Remove poor-performing bitmasks, add Select trait, and enable select on integer bitmasks #482

calebzulawski · 2025-09-10T13:48:56Z

Summary:

Mask<T, N> == Simd<T, N>
Allow 0b0101.select(a, b)

This is a compromise. My justification:

There is no actual universal/portable mask implementation, but full width SIMD vector masks are pretty close.
Having a specified memory layout is simpler and some people will probably make the assumption anyway, even if we document otherwise.
AVX/AVX512 and NEON/SVE mean that on a single architecture you could have both types of masks. Using cfg and building std from source isn't really a good option. By providing both we can at least allow using each mask type in the same program depending on detected target features.
If Mask<T, N> is equivalent to Simd<T, N> in layout, I think we can finally put Change Mask element to match Simd element #322 to rest.

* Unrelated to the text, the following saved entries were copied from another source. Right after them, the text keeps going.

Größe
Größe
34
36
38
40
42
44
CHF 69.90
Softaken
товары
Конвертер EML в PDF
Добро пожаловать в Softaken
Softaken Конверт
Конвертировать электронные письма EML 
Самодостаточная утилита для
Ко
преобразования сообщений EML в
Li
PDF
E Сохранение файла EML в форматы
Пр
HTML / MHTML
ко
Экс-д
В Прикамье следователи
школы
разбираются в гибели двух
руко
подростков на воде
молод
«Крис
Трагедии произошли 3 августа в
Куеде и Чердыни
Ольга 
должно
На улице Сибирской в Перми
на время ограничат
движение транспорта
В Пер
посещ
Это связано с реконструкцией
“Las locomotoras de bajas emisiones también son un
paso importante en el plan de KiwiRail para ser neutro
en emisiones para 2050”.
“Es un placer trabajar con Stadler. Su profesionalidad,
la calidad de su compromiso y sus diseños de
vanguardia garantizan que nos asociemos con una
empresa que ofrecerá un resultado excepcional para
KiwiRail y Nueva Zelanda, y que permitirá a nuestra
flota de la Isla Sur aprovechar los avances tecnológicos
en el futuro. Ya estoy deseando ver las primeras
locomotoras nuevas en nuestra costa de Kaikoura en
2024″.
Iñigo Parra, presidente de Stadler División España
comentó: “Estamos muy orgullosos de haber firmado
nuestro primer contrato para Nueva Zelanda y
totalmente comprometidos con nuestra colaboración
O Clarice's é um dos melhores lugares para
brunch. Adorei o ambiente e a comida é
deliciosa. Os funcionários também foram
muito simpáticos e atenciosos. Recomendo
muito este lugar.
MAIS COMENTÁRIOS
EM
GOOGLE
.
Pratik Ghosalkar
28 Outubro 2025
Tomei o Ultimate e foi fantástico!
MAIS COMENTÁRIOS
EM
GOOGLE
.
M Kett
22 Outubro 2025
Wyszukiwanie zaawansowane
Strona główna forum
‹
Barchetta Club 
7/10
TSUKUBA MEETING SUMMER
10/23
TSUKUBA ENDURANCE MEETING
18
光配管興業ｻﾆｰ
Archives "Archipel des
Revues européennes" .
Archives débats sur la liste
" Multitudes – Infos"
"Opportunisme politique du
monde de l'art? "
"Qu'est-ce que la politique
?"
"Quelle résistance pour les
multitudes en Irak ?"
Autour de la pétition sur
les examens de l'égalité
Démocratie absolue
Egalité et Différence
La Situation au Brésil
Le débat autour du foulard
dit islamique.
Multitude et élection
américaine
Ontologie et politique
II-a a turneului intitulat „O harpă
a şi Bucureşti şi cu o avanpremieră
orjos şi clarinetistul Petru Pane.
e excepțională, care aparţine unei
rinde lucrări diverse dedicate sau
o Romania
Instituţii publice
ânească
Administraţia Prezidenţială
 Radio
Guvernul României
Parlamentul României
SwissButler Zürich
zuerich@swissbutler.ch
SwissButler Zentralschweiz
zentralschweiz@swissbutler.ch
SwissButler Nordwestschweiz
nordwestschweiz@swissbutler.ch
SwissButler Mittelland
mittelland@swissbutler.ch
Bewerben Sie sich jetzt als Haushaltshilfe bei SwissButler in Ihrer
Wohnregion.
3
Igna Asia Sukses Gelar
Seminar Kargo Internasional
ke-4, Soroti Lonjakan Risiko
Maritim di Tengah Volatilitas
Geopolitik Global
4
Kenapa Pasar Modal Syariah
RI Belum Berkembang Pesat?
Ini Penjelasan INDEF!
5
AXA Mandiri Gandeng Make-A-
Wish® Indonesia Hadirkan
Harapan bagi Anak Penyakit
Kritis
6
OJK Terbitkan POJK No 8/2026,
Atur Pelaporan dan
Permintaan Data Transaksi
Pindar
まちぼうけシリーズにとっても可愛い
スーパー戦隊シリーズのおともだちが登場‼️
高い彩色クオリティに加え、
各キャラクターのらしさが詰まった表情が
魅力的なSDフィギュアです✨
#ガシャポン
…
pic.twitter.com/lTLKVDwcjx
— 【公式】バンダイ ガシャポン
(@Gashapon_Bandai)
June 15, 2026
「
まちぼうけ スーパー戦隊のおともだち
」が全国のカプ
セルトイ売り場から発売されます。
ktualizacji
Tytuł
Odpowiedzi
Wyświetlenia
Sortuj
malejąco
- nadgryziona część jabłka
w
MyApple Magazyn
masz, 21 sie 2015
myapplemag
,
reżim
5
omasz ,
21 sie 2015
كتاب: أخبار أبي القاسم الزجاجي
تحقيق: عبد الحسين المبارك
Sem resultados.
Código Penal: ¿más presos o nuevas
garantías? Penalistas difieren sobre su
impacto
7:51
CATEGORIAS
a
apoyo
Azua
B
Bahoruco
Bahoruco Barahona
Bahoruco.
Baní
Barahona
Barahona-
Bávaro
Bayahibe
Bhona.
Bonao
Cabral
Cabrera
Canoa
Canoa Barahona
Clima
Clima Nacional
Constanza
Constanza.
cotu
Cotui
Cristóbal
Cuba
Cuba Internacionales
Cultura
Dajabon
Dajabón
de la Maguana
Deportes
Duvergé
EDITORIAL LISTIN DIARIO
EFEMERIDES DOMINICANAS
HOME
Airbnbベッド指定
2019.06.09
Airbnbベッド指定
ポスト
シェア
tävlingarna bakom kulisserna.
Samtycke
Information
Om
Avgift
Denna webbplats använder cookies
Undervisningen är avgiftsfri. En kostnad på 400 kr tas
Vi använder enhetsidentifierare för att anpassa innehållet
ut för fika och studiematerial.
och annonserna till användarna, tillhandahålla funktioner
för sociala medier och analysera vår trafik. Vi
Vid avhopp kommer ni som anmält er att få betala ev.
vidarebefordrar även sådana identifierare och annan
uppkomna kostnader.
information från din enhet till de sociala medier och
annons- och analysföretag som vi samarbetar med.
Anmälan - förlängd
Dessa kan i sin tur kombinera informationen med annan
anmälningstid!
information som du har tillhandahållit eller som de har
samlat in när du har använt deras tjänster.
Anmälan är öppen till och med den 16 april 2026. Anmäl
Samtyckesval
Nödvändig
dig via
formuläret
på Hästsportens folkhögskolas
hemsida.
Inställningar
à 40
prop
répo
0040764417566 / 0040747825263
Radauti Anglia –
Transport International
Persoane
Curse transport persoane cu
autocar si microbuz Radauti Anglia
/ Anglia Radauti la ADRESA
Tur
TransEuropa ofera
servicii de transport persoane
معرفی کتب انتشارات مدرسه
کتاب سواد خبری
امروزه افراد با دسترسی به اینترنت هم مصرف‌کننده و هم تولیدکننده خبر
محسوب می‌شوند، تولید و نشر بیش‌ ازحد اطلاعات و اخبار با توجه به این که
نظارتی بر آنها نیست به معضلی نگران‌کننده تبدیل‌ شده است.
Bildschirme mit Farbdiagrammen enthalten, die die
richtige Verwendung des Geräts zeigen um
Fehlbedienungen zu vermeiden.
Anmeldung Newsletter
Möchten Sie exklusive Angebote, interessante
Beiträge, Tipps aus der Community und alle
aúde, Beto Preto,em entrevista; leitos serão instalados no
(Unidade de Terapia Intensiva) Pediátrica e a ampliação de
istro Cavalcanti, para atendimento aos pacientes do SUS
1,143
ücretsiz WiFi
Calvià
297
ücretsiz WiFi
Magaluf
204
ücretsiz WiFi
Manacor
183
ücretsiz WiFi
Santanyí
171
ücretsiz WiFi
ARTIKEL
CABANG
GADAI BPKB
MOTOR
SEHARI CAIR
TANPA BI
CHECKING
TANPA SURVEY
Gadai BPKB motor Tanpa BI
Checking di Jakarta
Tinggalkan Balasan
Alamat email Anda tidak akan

Since Mask is still represented as <N x i1> in LLVM, I think this mostly just affects memory layout. I think this actually improves codegen since the full width version of Mask is more transparent than the (deleted in this PR) AVX512 bitmask version.

Also, this PR allows selecting any vector from any width Mask with the same number of elements. I'm not sure if that should be supported or not, but Masks already implement Into to each other.

This is the first item on my list for trying to get everything resolved for stabilization :)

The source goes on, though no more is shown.